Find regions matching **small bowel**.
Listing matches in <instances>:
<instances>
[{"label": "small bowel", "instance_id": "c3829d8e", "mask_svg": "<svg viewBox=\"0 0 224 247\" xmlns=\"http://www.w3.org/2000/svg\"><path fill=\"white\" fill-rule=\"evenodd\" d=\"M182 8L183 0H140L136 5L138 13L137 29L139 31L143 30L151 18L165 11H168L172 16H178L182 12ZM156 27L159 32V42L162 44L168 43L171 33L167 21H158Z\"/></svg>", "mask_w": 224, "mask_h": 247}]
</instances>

### Exercise details
Copy the data. Make sure every line matches exactly.

### Answer to this problem
Find regions matching **small bowel**.
Listing matches in <instances>:
<instances>
[{"label": "small bowel", "instance_id": "c3829d8e", "mask_svg": "<svg viewBox=\"0 0 224 247\" xmlns=\"http://www.w3.org/2000/svg\"><path fill=\"white\" fill-rule=\"evenodd\" d=\"M182 8L183 0H140L136 5L138 13L137 29L139 31L143 30L151 18L165 11H168L172 16H178L182 12ZM156 27L159 32V42L162 44L168 43L171 33L167 21H158Z\"/></svg>", "mask_w": 224, "mask_h": 247}]
</instances>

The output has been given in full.